A aeronave carregava R$ 15 milhões e US$ 5 milhões quando caiu no Paraguai no último sábado (18) e, em seguida, moradores saquearam parte da carga. A polícia estima que cerca de US$ 2 milhões desapareceram após o acidente. A queda ocorreu em Minga Guazú, a 750 metros da pista do Aeroporto Guaraní.
A aeronave pertencia à empresa Aerotax e foi fretada pela Prosegur para transportar o dinheiro de Ciudad del Este até Assunção. Após o impacto, os malotes com o dinheiro ficaram espalhados pela área.
Assim, populares que chegaram ao local supostamente recolheram parte dos valores antes da chegada das autoridades.
O comissário Carlos Duré, do Departamento de Cooperação Policial Internacional, confirmou o sumiço do dinheiro. Segundo ele, equipes realizaram buscas na região, mas não recuperaram os valores.
"A investigação presume que parte do capital foi subtraída por pessoas que compareceram ao local imediatamente após o acidente", afirmou Duré.
A Direção Nacional de Aeronáutica Civil (Dnac) do Paraguai informou que a aeronave emitiu um alerta de falha no motor às 15h38. Relatórios preliminares apontam que o motor esquerdo parou de funcionar durante o voo, o que causou a queda.

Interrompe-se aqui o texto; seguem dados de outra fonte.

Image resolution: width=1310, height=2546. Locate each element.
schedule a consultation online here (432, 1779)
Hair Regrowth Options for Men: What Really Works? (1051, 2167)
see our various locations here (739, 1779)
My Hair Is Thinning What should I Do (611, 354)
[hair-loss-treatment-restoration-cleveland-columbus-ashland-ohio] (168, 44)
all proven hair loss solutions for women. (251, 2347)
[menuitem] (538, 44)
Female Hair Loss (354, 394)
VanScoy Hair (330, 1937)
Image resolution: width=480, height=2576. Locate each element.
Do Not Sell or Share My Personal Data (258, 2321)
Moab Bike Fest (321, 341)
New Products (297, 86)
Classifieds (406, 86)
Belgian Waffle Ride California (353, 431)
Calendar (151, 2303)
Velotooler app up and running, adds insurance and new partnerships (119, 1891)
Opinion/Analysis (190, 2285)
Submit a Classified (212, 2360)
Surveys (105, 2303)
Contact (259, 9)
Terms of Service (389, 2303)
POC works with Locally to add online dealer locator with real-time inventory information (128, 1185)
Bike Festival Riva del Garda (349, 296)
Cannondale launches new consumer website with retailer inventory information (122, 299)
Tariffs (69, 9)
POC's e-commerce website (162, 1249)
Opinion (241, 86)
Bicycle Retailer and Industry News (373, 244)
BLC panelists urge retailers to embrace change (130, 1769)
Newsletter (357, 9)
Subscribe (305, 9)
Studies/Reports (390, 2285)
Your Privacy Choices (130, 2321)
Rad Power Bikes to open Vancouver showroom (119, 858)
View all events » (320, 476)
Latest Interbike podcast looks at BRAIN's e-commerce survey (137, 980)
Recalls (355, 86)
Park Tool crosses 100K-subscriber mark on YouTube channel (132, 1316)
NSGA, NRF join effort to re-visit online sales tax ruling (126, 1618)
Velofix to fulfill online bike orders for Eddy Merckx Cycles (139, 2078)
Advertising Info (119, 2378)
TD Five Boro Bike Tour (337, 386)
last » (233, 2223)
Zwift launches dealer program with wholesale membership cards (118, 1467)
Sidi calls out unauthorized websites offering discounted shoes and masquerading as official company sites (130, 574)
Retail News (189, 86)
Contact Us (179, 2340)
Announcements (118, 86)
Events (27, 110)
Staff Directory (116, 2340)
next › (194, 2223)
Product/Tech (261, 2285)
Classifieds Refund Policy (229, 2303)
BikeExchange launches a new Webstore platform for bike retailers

O piloto Fernando Noldin morreu no local. Por outro lado, o copiloto Yeruti Nuñez está em estado estável. Os dois passageiros, Hiron Bogado e Freddy Recalde, estão em estado grave.
Além do saque inicial, autoridades identificaram um novo problema. Criminosos se passaram por agentes policiais para extorquir moradores e tomar o dinheiro já recolhido por eles.
"Foi registrado ao menos um caso em que indivíduos exigiram a devolução do dinheiro por meio de engano", informou o comissário.
Para identificar os envolvidos, a polícia analisa conversas no WhatsApp trocadas após o acidente. Os investigadores buscam, portanto, reunir provas suficientes para responsabilizar quem participou do saque.